To complete my task I watered the soil in the pot. The advantage of this method of layering the vine rather than taking cuttings is that the juvenile plant remains attached to the parent until it has formed good roots. There is also the benefit that it is not quite so vital that you remember to water it.

The pot filled with soil and bound to the vine post using a willow withy.

The pot filled with soil and bound to the vine post using a willow withy.

The vine rod made good growth, so I cut it back to try to induce rooting. The plant appeared to flourish during the summer, but then I had a problem. There were a series of gales and when I arrived at the manor a few days later discovered that the pole supporting the vine had been blown down and was broken at ground level. Luckily the pot was not broken. From my knowledge of the Victorian method of growing vines for the table display grapes, I decided to take the chance that the scion had started to form roots and cut it off at the base of the pot and grew it on as a pot plant. Luckily this seems to have succeeded.

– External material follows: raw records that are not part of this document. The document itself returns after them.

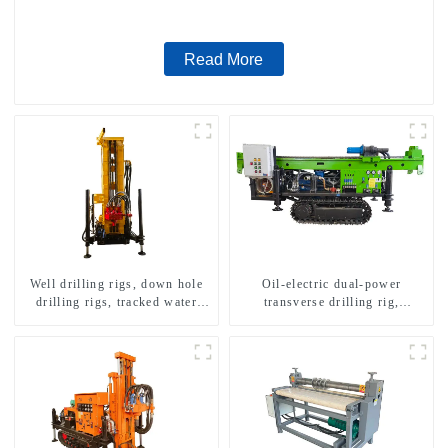
Read More
Well drilling rigs, down hole
Oil-electric dual-power
drilling rigs, tracked water
transverse drilling rig,
well drilling rigs, mining
multifunctional transverse
drilling rigs.
drilling rigs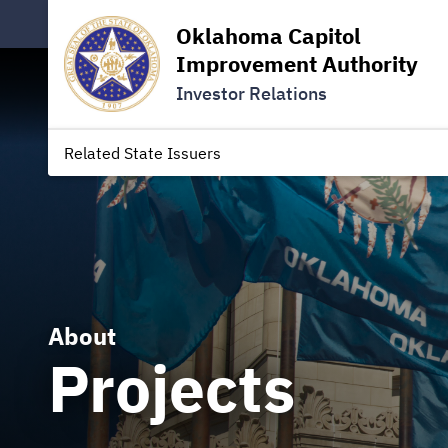
Oklahoma Capitol
Improvement Authority
Investor Relations
Related State Issuers
About
Projects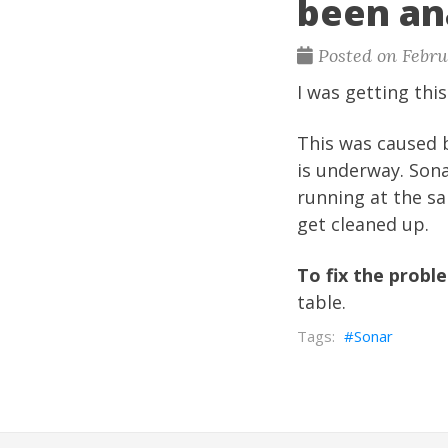
been an
Posted on Febru
I was getting thi
This was caused b
is underway. Son
running at the s
get cleaned up.
To fix the probl
table.
Sonar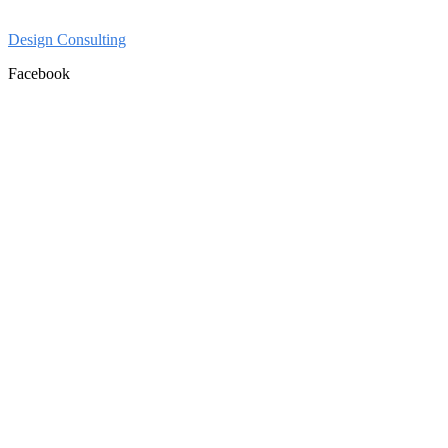
Design Consulting
Facebook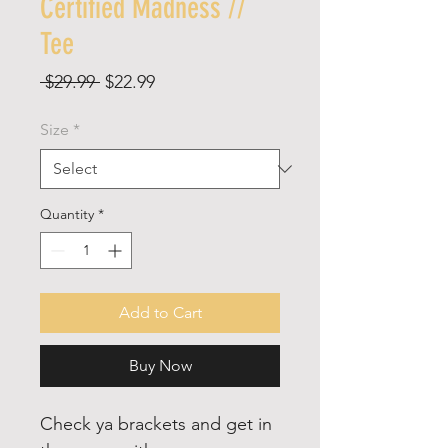
Certified Madness //
Tee
Regular
Sale
 $29.99 
$22.99
Price
Price
Size
*
Quantity
*
Add to Cart
Buy Now
Check ya brackets and get in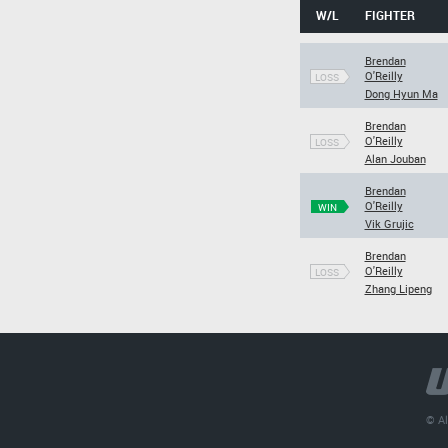
W/L
FIGHTER
Brendan
O'Reilly
LOSS
Dong Hyun Ma
Brendan
O'Reilly
LOSS
Alan Jouban
Brendan
O'Reilly
WIN
Vik Grujic
Brendan
O'Reilly
LOSS
Zhang Lipeng
© Al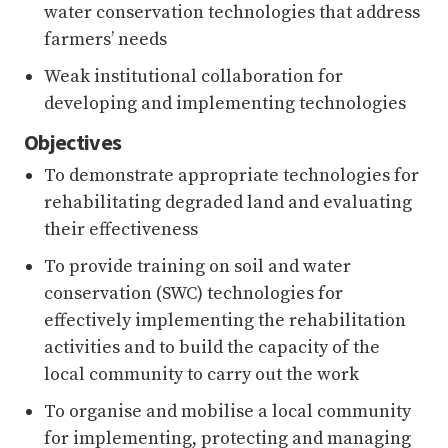
water conservation technologies that address
farmers’ needs
Weak institutional collaboration for
developing and implementing technologies
Objectives
To demonstrate appropriate technologies for
rehabilitating degraded land and evaluating
their effectiveness
To provide training on soil and water
conservation (SWC) technologies for
effectively implementing the rehabilitation
activities and to build the capacity of the
local community to carry out the work
To organise and mobilise a local community
for implementing, protecting and managing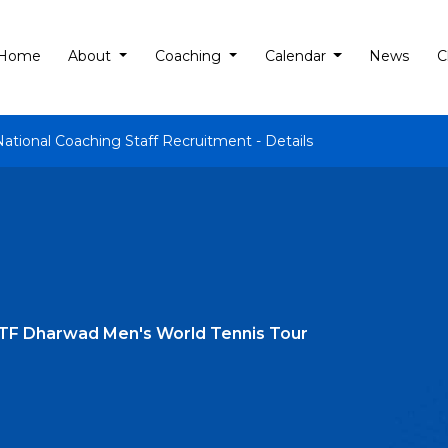
Home
About
Coaching
Calendar
News
C
National Coaching Staff Recruitment - Details
ITF Dharwad Men's World Tennis Tour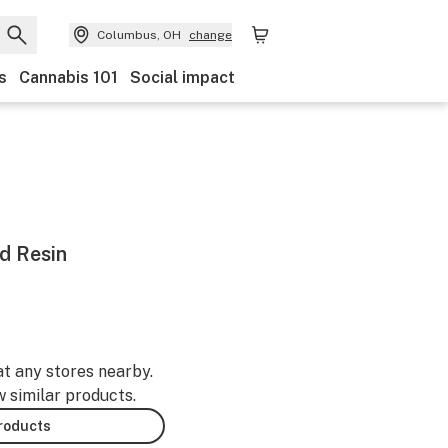
Columbus, OH
change
s
Cannabis 101
Social impact
d Resin
at any stores nearby.
w similar products.
products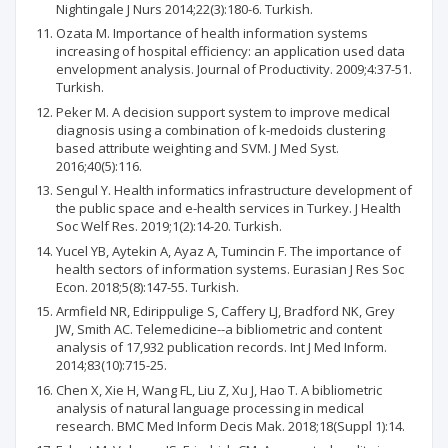
Nightingale J Nurs 2014;22(3):180-6. Turkish.
Ozata M. Importance of health information systems
increasing of hospital efficiency: an application used data
envelopment analysis. Journal of Productivity. 2009;4:37-51.
Turkish.
Peker M. A decision support system to improve medical
diagnosis using a combination of k-medoids clustering
based attribute weighting and SVM. J Med Syst.
2016;40(5):116.
Sengul Y. Health informatics infrastructure development of
the public space and e-health services in Turkey. J Health
Soc Welf Res. 2019;1(2):14-20. Turkish.
Yucel YB, Aytekin A, Ayaz A, Tumincin F. The importance of
health sectors of information systems. Eurasian J Res Soc
Econ. 2018;5(8):147-55. Turkish.
Armfield NR, Edirippulige S, Caffery LJ, Bradford NK, Grey
JW, Smith AC. Telemedicine--a bibliometric and content
analysis of 17,932 publication records. Int J Med Inform.
2014;83(10):715-25.
Chen X, Xie H, Wang FL, Liu Z, Xu J, Hao T. A bibliometric
analysis of natural language processing in medical
research. BMC Med Inform Decis Mak. 2018;18(Suppl 1):14.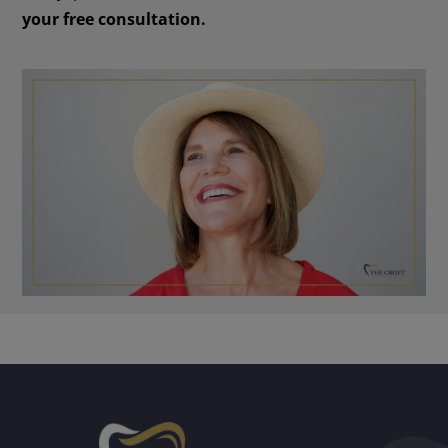
your free consultation.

The new vine plant ready for growing on or planting.

The new vine plant ready for growing on or planting.

Cato suggests leaving grapes for a year and fruit trees for two to make sure that good root growth has taken place. He says that the basket can be split once it has been placed in the growing hole, thus avoiding damage to the root ball. Actually, the basket could even be left in place and allowed to rot if you so wished. The pot would be broken at planting. I have no intention of breaking my pot, so I shall either remove the vine and grow it on in another pot or allow it to grow in the Roman pot and treat is as a bonsai.

[i] Cato and Varro, ‘On Agriculture’. Loeb Classical Library, 2006, pp 69 and 113.